(Bloomberg) -- Chinese President Xi Jinping kicked off the second day of his state visit to Moscow Tuesday with talks with Russia’s prime minister, following more than four hours of conversations the day before with Vladimir Putin.
Russia’s invasion of Ukraine was a major topic for the leaders, according to both sides, with Putin saying before the meeting that he’s ready to discuss China’s initiative for ending the war. Xi also invited Putin and Prime Minister Mikhail Mishustin to visit China, Interfax reported.
The US and its allies have rejected those proposals as biased toward Russia, and Ukraine has been cool, as well. Xi is expected to speak to Ukrainian President Volodymyr Zelenskiy for the first time since the February 2022 invasion after his Russia visit.
Xi’s visit, his first trip abroad since claiming a third term earlier this month, sends a strong signal of support for Putin amid efforts by the US and its allies to isolate him over his invasion. Russia has become increasingly dependent on China for trade with other markets cut off, but there were few indications that this visit would bring new deals.
Putin and Xi “had an in-depth exchange of views on the Ukraine issue,” China’s Foreign Ministry said in a statement on Tuesday. It added that “most countries support easing tensions,” but the ministry didn’t go into further details on the topic.
China would continue to strengthen strategic coordination with Russia, Xi also said, according to the statement.
After the meeting with Mishustin in the government offices known as the White House Tuesday morning, Xi is scheduled to head to the Kremlin for formal talks with Putin and top Russian officials. The two sides are expected to sign several declarations, and Xi and Putin will make press statements before a state dinner in the Tsarist-era Palace of Facets.
China’s cease-fire paper has little detail and largely consists of broader foreign policy positions long espoused by Beijing. While its embrace of the principle of territorial integrity won praise in Kyiv, which seeks to drive Russian forces back across the border, a cease-fire call that would freeze forces in current positions is a non-starter.
For Putin, Xi is by far the most significant international leader to visit since the invasion, which triggered Europe’s deadliest conflict since World War II and waves of sanctions by the US and its allies. Xi’s arrival comes just days after the International Criminal Court issued a warrant for Putin’s arrest on charges of war crimes.
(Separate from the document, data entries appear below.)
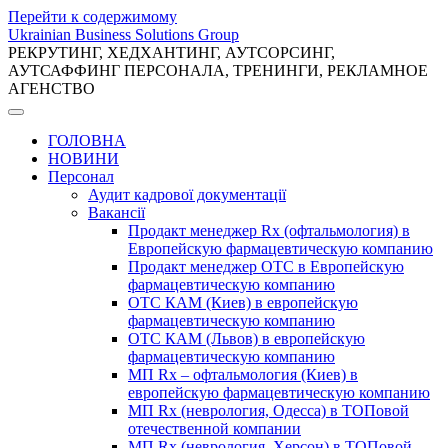
Перейти к содержимому
Ukrainian Business Solutions Group
РЕКРУТИНГ, ХЕДХАНТИНГ, АУТСОРСИНГ,
АУТСАФФИНГ ПЕРСОНАЛА, ТРЕНИНГИ, РЕКЛАМНОЕ
АГЕНСТВО
ГОЛОВНА
НОВИНИ
Персонал
Аудит кадрової документації
Вакансії
Продакт менеджер Rx (офтальмология) в
Европейскую фармацевтическую компанию
Продакт менеджер ОТС в Европейскую
фармацевтическую компанию
ОТС КАМ (Киев) в европейскую
фармацевтическую компанию
ОТС КАМ (Львов) в европейскую
фармацевтическую компанию
МП Rx – офтальмология (Киев) в
европейскую фармацевтическую компанию
МП Rx (неврология, Одесса) в ТОПовой
отечественной компании
МП Rx (неврология, Херсон) в ТОПовой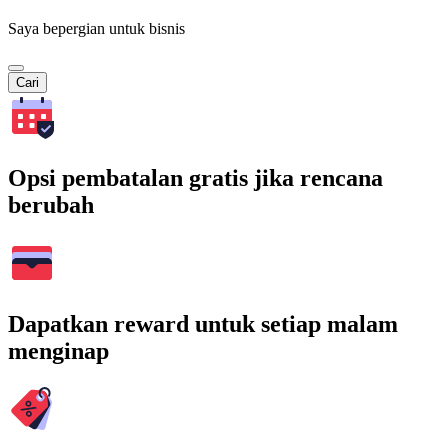
Saya bepergian untuk bisnis
Cari
Opsi pembatalan gratis jika rencana
berubah
Dapatkan reward untuk setiap malam
menginap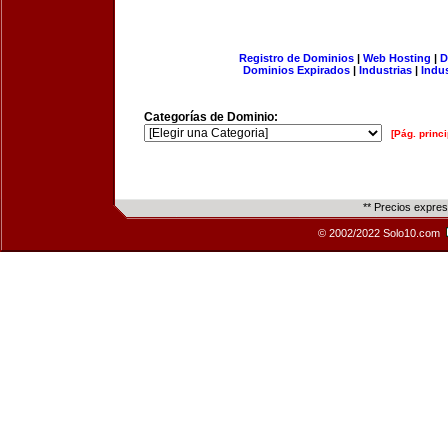
Registro de Dominios
|
Web Hosting
|
D
Dominios Expirados
|
Industrias
|
Indu
Categorías de Dominio:
[Pág. princi
** Precios expre
© 2002/2022 Solo10.com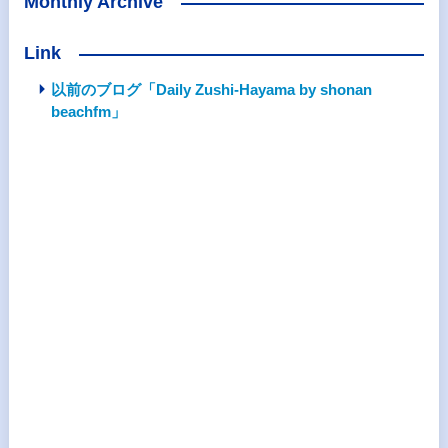
Monthly Archive
Link
以前のブログ「Daily Zushi-Hayama by shonan
beachfm」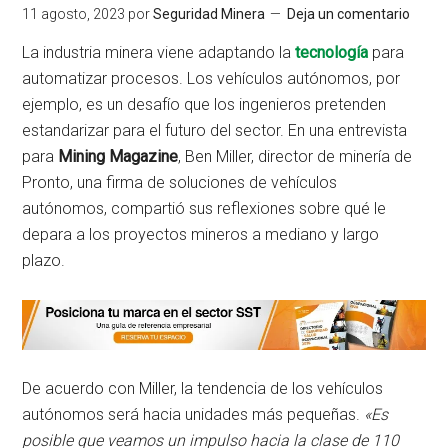
11 agosto, 2023
por
Seguridad Minera
Deja un comentario
La industria minera viene adaptando la
tecnología
para
automatizar procesos. Los vehículos autónomos, por
ejemplo, es un desafío que los ingenieros pretenden
estandarizar para el futuro del sector. En una entrevista
para
Mining Magazine
, Ben Miller, director de minería de
Pronto, una firma de soluciones de vehículos
autónomos, compartió sus reflexiones sobre qué le
depara a los proyectos mineros a mediano y largo
plazo.
De acuerdo con Miller, la tendencia de los vehículos
autónomos será hacia unidades más pequeñas.
«Es
posible que veamos un impulso hacia la clase de 110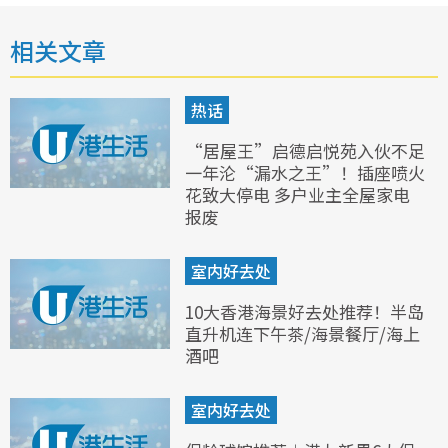
相关文章
热话
“居屋王”启德启悦苑入伙不足
一年沦“漏水之王”！插座喷火
花致大停电 多户业主全屋家电
报废
室内好去处
10大香港海景好去处推荐！半岛
直升机连下午茶/海景餐厅/海上
酒吧
室内好去处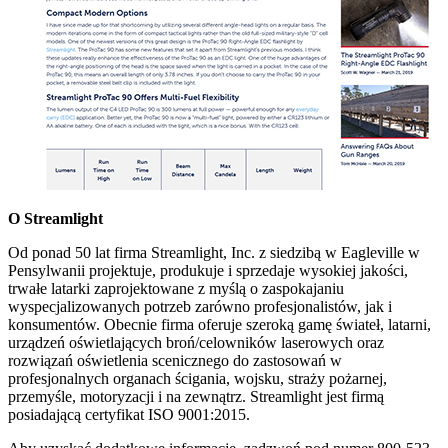
O Streamlight
Od ponad 50 lat firma Streamlight, Inc. z siedzibą w Eagleville w
Pensylwanii projektuje, produkuje i sprzedaje wysokiej jakości,
trwałe latarki zaprojektowane z myślą o zaspokajaniu
wyspecjalizowanych potrzeb zarówno profesjonalistów, jak i
konsumentów. Obecnie firma oferuje szeroką gamę świateł, latarni,
urządzeń oświetlających broń/celowników laserowych oraz
rozwiązań oświetlenia scenicznego do zastosowań w
profesjonalnych organach ścigania, wojsku, straży pożarnej,
przemyśle, motoryzacji i na zewnątrz. Streamlight jest firmą
posiadającą certyfikat ISO 9001:2015.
Russia has dismissed the move, and China called for the court to avoid politicization.
The Chinese leader last visited Russia in mid-2019, while Putin went to Beijing in early 2022 to attend the opening of the Winter Olympics. At that meeting the two leaders agreed to a “no-limits” friendship and signed a series of long-term energy supply deals.
The two met in September last year at a meeting of the Shanghai Cooperation Forum, where Putin said he understands Beijing’s “questions and concerns” about his invasion of Ukraine, a rare admission of tensions between the diplomatic allies.